Vote Democrat in November. Vote Democrat in November. Vote Democrat in November. Vote Democrat in November. Vote Democrat in November. Vote Democrat in November. Vote Democrat in November. Vote Democrat in November. Vote Democrat in November. Vote Democrat in November. Vote Democrat in November. Vote Democrat in November. Vote Democrat in November. Vote Democrat in November. Vote Democrat in November.
*climbs off soap box*
So, there’s a lot of good stuff in here, especially at the end, but while I get that “addiction is a disease” is a really good way to get people to cross the line from being total assholes, who are willing to treat their fellow humans like garbage because they don’t approve of their life choices, to being slightly less complete assholes, who are only willing to stop treating their fellow humans like garbage because they think they can’t help it, it’s also frequently a really unhelpful message for people struggling with addiction.

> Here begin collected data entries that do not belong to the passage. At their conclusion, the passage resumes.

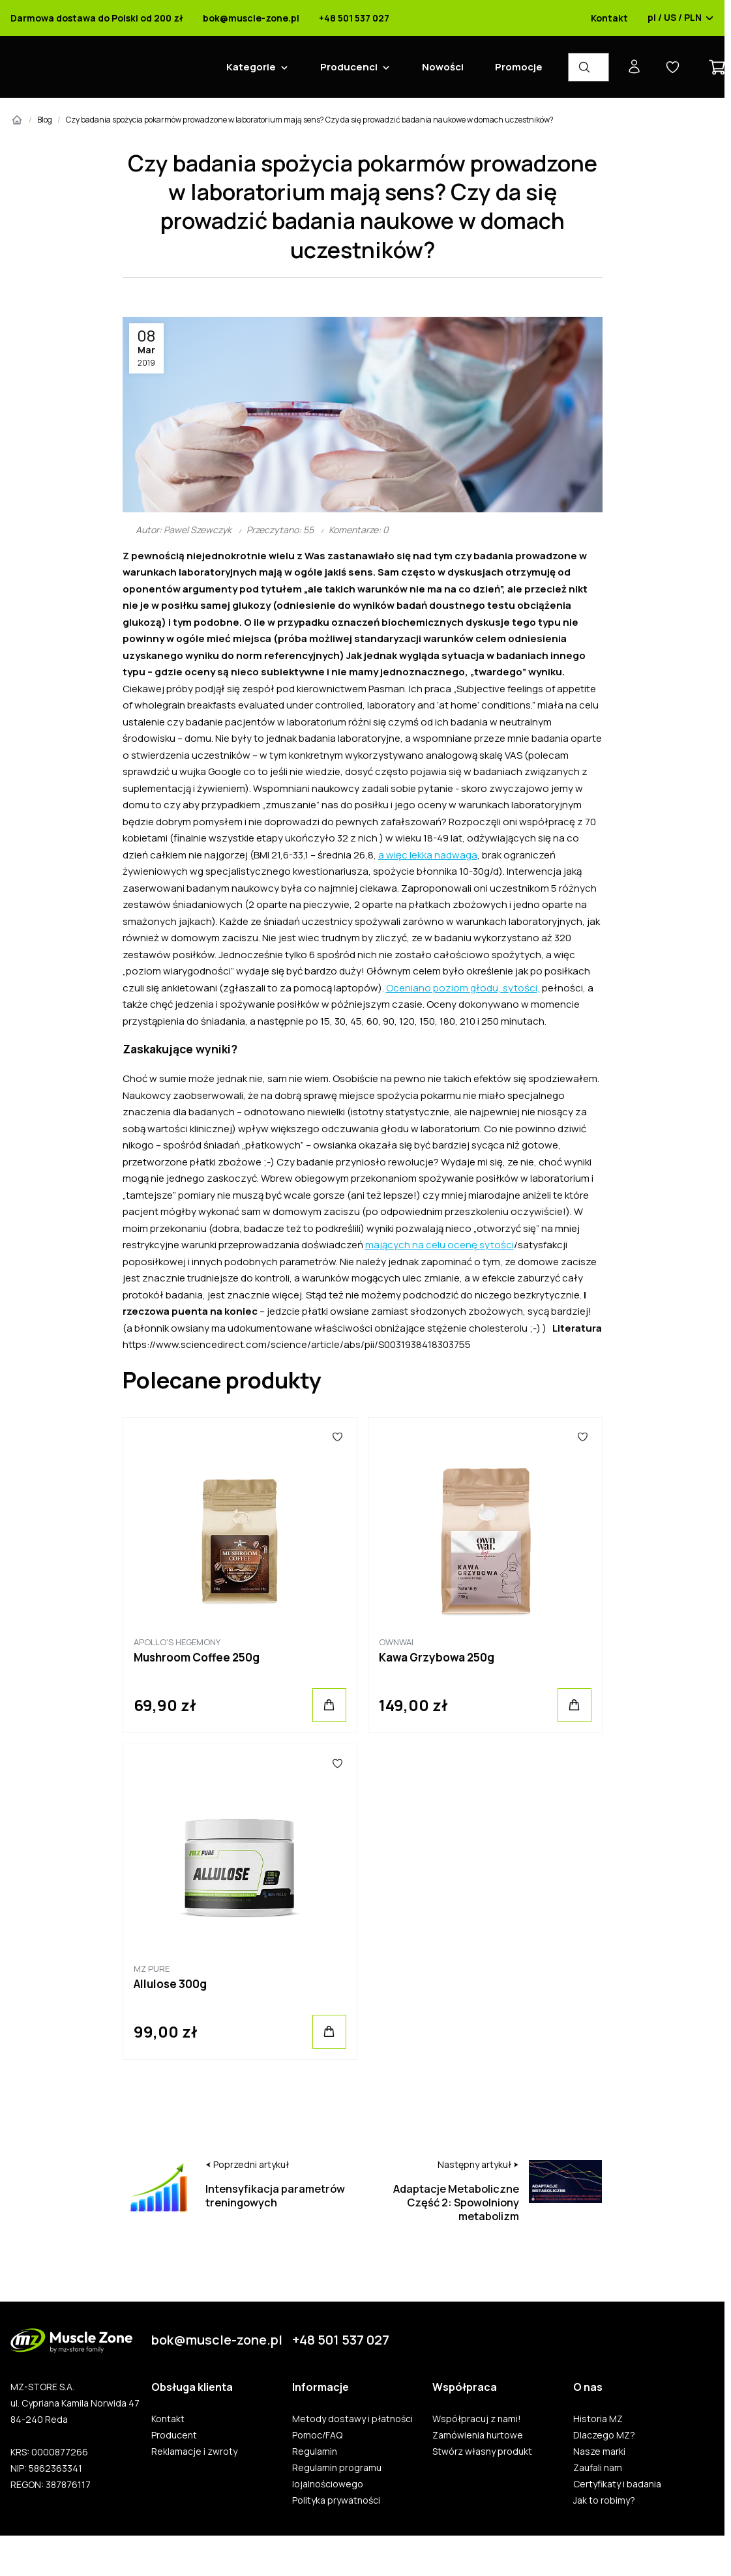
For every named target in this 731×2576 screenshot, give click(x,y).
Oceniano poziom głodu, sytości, (463, 988)
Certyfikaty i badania (617, 2484)
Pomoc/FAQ (317, 2435)
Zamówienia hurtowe (477, 2435)
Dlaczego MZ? (604, 2435)
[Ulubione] (337, 1437)
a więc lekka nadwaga (427, 855)
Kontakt (609, 18)
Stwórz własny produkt (482, 2451)
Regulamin (314, 2451)
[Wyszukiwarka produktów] (588, 67)
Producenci (349, 67)
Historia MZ (598, 2418)
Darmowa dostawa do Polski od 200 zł (96, 18)
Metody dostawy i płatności (352, 2418)
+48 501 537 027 (354, 18)
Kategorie (251, 67)
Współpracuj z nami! (476, 2418)
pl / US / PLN (681, 18)
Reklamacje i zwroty (194, 2451)
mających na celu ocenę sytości (439, 1245)
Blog (44, 119)
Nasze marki (599, 2451)
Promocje (519, 67)
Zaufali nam (597, 2467)
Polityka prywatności (336, 2500)
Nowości (443, 67)
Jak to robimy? (604, 2500)
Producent (174, 2435)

In the 21st century we know that both addiction and mental health issues are likely to come from trauma, especially childhood trauma, instead of or in addition to genetics. The real cutting edge of recovery, especially recovery led by peers (i.e. other people who have done recovery, instead of people who have gone to school to study recovery), has stopped thinking of addiction and mental illness in terms of life-long disease because of the damaging effect that internalizing it has on people, stopped treating 12 step (which is not trauma-informed, among other issues) as the only way, embraced harm reduction, and learned that people need to believe they can actually build meaningful lives to recover (I’ve worked with people – both with substance use histories and without, in a mental health context – who don’t even have any hobbies, let alone meaningful work, social lives that don’t revolve around “illness”, etc., and it’s probably the worst for the ones for whom a lack of hobbies fed into filling up their free time by using, which fed back into not having any hobbies).
That doesn’t mean it’s not hard to recover (it is), or that long-term drug use doesn’t have lasting consequences (it does), or that there aren’t a lot of good points in the various parts of this post (there are), but the disease model of addiction is not a great way for people to think about themselves, and a trauma-informed model can still be used to convince assholes to be less assholey.